Task objective: What is needed here is every line of the records that includes "from".

Data extract:
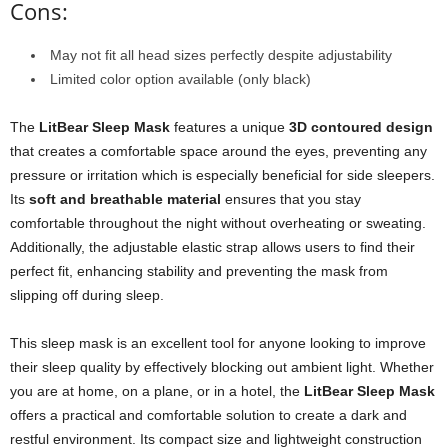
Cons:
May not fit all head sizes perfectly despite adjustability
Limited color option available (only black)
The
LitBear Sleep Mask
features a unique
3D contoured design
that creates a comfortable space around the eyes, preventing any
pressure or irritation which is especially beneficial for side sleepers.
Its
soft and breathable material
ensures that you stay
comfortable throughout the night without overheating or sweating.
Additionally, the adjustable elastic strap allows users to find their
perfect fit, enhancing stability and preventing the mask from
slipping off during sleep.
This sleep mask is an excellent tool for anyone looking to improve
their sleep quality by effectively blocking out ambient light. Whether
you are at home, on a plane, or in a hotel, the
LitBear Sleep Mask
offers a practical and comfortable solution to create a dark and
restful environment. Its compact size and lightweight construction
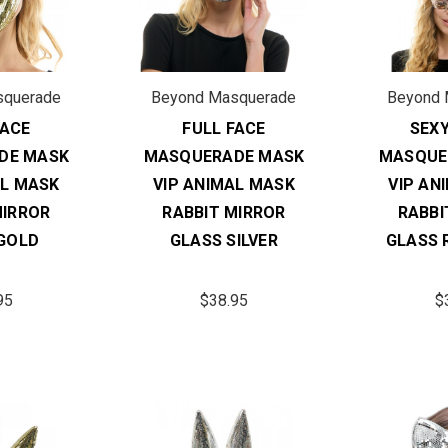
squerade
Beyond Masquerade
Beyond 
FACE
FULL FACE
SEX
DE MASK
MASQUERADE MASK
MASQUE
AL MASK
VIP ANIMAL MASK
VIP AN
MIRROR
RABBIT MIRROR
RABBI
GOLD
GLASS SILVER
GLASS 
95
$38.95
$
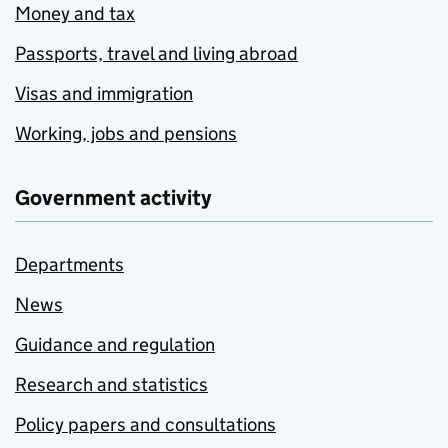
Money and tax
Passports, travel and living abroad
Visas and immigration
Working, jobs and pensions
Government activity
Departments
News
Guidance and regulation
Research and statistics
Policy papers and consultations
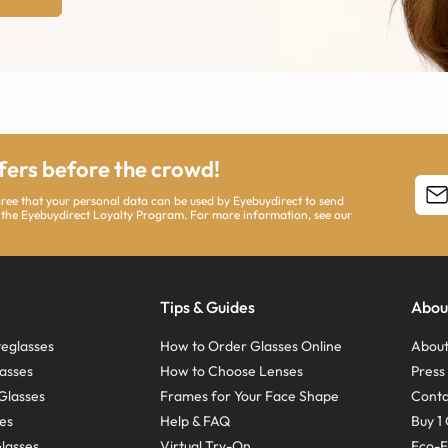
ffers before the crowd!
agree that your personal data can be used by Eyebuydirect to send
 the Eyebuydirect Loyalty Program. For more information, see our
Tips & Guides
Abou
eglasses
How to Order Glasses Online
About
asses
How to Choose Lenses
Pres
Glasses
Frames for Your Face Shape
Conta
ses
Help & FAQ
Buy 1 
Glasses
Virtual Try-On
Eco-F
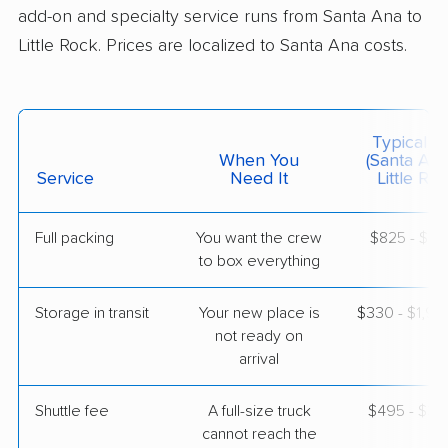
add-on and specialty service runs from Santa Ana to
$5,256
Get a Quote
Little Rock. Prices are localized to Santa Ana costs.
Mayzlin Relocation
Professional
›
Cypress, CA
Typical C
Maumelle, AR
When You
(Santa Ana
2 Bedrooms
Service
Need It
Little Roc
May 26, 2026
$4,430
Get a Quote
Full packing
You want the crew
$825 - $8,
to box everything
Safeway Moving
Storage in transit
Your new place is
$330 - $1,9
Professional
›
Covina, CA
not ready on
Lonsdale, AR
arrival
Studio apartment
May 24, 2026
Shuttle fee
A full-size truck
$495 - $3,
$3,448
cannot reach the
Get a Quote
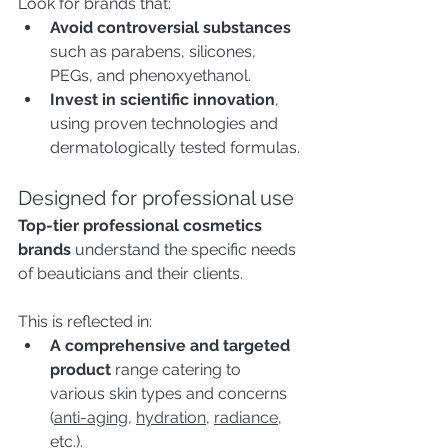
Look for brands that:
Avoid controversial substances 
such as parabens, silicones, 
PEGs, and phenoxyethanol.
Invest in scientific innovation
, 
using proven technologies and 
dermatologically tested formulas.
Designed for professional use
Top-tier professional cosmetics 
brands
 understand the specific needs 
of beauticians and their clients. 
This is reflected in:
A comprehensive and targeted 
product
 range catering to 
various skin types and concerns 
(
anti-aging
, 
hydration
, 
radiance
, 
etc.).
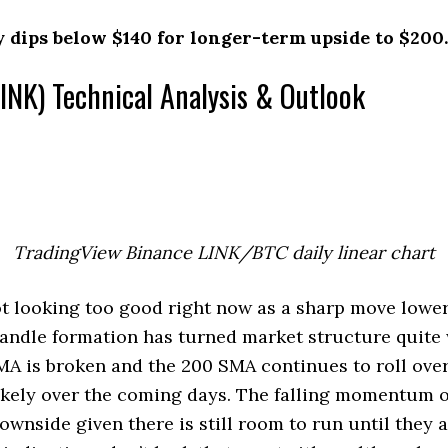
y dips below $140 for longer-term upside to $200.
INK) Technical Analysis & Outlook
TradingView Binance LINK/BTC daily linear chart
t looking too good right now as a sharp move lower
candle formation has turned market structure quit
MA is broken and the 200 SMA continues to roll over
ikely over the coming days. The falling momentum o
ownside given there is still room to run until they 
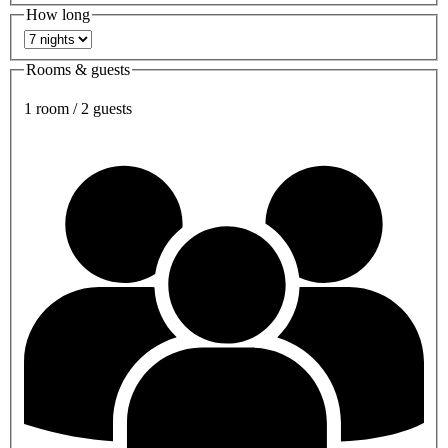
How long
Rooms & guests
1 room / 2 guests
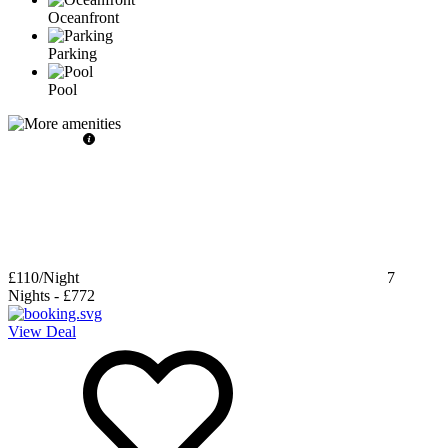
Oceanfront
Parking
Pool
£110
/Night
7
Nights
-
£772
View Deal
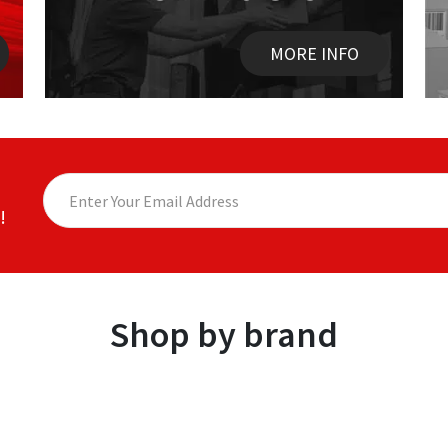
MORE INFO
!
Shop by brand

Answer for the task:
perfect fit, enhancing stability and preventing the mask from
add-on and specialty service runs from Santa Ana to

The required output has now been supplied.